Leaders react to newspaper article bashing BR crime rate

BATON ROUGE, LA (WAFB) - A global spotlight is shining on south Louisiana with the Super Bowl days away, but a story in the Times-Picayune newspaper is adding dark clouds to the mix about the state's two biggest cities.

It points out more murders happened this January in Baton Rouge than in New Orleans.

It's no secret that Baton Rouge bears the markings of one of the deadliest cities in the country. In 2012, the Capital City made the top ten with 67 murders. While New Orleans came out on top, the article by the Times-Picayune shows East Baton Rouge's homicide rate is ahead of Orleans this year.

"It's true. It's true. We're getting worse on everything," one resident said.

"Yeah, it's really bad over here. People are killing and dying every day. It's bad," Travis Hubert said.

Nineteenth Judicial District Attorney Hillar Moore said he is very aware.

"Every day I watch what's going on in Baton Rouge, New Orleans and around the country. Lately I've been a bit offended they are that high," Moore said.

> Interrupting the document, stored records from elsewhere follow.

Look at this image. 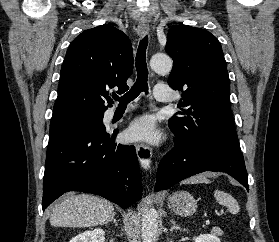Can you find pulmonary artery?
<instances>
[{"label":"pulmonary artery","instance_id":"pulmonary-artery-1","mask_svg":"<svg viewBox=\"0 0 279 242\" xmlns=\"http://www.w3.org/2000/svg\"><path fill=\"white\" fill-rule=\"evenodd\" d=\"M154 97L160 102H169L172 100L171 89L168 85H156L154 88ZM134 108L133 105L128 106V110Z\"/></svg>","mask_w":279,"mask_h":242}]
</instances>
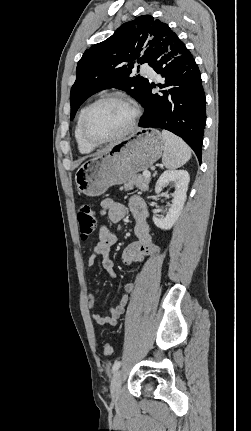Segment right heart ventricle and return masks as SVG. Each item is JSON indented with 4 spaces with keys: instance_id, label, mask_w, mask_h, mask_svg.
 I'll return each instance as SVG.
<instances>
[{
    "instance_id": "1",
    "label": "right heart ventricle",
    "mask_w": 251,
    "mask_h": 431,
    "mask_svg": "<svg viewBox=\"0 0 251 431\" xmlns=\"http://www.w3.org/2000/svg\"><path fill=\"white\" fill-rule=\"evenodd\" d=\"M89 106V104L83 106L78 114L77 117V121H76V125H75V130H74V136H75V140L77 142L78 145V149L81 153L87 154L92 152L95 149V146L89 145L88 143L85 142V140L83 139L82 135H81V119L83 116V113L85 112L86 108Z\"/></svg>"
}]
</instances>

While Moore admits crime has become a serious problem, he believes he and area law enforcement agencies are on top of it. He references previous months as proof.

"I don't think you can judge Baton Rouge just by what's going on in one month. If you go back four or five prior months, the murder rate has gone tremendously down. January has been a really brutal month and it's one I'm ready to get rid of," Moore said.

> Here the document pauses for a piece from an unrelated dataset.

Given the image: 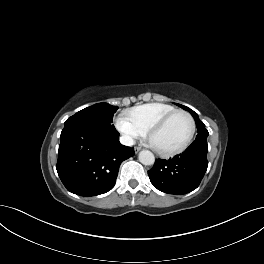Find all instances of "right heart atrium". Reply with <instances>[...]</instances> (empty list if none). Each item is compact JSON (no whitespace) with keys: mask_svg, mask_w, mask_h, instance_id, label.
Returning <instances> with one entry per match:
<instances>
[{"mask_svg":"<svg viewBox=\"0 0 264 264\" xmlns=\"http://www.w3.org/2000/svg\"><path fill=\"white\" fill-rule=\"evenodd\" d=\"M115 125L127 143H133L144 136V133L131 121L127 113L120 114Z\"/></svg>","mask_w":264,"mask_h":264,"instance_id":"obj_1","label":"right heart atrium"}]
</instances>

The district attorney said the recently established B.R.A.V.E. initiative, which aims at targeting repeat offenders in north Baton Rouge, should keep East Baton Rouge out of the national spotlight.

Mayor-President Kip Holden declined an on camera interview to discuss the article, but his spokesman told 9News, Holden does not agree with the findings and the perception by the Times-Picayune.

However, residents feel differently. They tell us leaders should take the facts printed here as a sign of the times.

"It's not (too early to compare) because there's a lot of babies getting killed, and parents are having to bury their kids instead of kids burying parents. It's outrageous," Bridgett Terrell said.

Baton Rouge Police Department spokesman, L'Jean McKneely, also said it is too early to speculate.

Moore expects the B.R.A.V.E. program to be working in the 70805 zip code come March.